* _Work to be completed_:
Show each line from the records below in which the word "button" occurs.

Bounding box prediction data
* * * *
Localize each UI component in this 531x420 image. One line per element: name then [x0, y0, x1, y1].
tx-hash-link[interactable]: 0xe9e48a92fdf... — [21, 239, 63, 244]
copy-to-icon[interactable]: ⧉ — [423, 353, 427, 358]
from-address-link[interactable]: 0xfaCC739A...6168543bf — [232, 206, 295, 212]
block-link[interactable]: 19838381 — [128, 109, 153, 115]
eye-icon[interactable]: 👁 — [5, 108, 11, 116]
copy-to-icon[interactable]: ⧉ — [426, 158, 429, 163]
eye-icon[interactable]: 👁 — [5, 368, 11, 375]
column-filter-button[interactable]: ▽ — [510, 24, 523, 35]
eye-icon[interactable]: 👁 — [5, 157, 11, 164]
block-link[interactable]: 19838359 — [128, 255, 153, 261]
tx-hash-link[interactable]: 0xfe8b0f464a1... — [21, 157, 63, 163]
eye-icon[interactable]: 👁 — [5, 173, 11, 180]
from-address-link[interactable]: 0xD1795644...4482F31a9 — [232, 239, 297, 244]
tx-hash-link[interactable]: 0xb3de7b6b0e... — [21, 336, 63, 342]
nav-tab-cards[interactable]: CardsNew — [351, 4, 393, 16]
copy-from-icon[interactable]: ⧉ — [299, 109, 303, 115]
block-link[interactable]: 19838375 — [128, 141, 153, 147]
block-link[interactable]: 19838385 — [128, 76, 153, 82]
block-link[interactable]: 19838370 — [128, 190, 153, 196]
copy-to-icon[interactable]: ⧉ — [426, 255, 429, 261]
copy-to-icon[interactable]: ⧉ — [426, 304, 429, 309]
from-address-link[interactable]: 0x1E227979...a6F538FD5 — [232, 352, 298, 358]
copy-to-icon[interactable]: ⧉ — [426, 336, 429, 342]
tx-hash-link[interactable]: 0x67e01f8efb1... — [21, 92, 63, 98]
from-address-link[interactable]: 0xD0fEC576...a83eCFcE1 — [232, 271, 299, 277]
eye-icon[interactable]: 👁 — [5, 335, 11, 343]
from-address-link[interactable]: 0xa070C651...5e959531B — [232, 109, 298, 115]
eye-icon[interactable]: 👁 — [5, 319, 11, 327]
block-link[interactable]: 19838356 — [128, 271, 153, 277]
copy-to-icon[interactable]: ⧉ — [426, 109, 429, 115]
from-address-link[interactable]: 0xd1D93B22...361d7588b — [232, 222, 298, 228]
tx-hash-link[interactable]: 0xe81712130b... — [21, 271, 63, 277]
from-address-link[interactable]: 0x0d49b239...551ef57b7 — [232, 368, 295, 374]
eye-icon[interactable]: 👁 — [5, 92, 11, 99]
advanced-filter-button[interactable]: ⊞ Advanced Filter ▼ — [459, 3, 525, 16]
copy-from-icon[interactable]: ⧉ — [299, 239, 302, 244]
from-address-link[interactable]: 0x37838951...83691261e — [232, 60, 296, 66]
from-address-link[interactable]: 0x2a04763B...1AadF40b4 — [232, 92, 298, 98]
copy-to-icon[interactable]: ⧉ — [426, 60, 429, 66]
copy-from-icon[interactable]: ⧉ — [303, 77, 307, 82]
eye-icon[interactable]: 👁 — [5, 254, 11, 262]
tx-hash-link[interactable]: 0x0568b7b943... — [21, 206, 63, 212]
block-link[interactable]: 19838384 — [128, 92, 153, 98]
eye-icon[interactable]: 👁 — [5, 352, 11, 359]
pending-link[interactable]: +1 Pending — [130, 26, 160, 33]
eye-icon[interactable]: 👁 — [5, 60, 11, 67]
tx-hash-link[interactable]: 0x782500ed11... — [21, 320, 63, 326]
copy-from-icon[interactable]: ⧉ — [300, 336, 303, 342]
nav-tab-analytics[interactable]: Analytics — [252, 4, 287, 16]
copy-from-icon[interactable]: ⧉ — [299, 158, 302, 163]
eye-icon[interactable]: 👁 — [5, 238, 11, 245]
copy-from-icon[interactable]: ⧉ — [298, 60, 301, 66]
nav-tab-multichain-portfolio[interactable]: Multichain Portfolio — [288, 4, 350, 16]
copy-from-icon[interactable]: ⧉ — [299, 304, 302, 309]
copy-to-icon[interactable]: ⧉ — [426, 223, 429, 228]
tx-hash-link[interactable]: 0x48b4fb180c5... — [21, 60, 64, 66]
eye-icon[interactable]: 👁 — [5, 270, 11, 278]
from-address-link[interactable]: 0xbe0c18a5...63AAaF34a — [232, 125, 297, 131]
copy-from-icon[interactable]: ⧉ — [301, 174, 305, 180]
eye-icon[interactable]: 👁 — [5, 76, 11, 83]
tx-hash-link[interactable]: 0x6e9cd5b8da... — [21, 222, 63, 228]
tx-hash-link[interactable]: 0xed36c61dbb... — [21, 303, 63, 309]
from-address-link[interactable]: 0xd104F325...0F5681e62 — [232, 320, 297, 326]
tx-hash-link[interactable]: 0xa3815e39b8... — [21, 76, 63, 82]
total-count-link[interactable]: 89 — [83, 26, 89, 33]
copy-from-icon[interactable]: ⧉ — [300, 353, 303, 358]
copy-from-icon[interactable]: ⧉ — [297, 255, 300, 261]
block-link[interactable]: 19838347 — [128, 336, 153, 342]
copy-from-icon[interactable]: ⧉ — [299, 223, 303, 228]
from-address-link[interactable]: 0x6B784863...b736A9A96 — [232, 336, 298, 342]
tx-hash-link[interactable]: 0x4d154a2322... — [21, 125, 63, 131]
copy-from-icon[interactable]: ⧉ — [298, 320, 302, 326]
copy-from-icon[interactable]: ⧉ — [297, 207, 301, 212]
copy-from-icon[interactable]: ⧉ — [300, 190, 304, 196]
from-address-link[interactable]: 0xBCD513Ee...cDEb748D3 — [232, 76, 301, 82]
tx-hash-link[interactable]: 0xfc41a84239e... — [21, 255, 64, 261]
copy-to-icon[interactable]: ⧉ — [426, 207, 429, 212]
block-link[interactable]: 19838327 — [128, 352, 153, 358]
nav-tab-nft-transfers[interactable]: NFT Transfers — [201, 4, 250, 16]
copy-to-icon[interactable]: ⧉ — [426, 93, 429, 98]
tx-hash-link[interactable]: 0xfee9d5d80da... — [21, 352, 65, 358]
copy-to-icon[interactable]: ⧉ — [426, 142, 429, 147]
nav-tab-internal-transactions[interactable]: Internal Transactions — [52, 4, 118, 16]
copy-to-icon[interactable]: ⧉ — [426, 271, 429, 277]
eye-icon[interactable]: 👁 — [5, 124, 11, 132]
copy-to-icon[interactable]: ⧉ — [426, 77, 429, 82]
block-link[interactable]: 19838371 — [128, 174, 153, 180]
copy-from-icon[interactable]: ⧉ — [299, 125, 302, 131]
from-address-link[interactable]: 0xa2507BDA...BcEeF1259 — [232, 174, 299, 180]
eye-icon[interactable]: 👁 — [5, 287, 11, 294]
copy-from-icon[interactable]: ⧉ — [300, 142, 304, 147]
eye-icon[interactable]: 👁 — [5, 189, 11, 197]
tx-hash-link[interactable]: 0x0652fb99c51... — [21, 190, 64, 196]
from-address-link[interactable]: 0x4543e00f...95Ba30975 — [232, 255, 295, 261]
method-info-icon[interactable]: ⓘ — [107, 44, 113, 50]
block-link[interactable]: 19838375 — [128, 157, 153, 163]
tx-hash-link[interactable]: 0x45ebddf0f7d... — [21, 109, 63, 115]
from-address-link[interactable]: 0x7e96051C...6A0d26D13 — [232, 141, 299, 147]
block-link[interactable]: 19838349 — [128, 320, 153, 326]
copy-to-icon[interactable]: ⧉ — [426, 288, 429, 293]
* * * *
* _Exercise output_:
column-filter-button[interactable]: ▽ — [510, 24, 523, 35]
advanced-filter-button[interactable]: ⊞ Advanced Filter ▼ — [459, 3, 525, 16]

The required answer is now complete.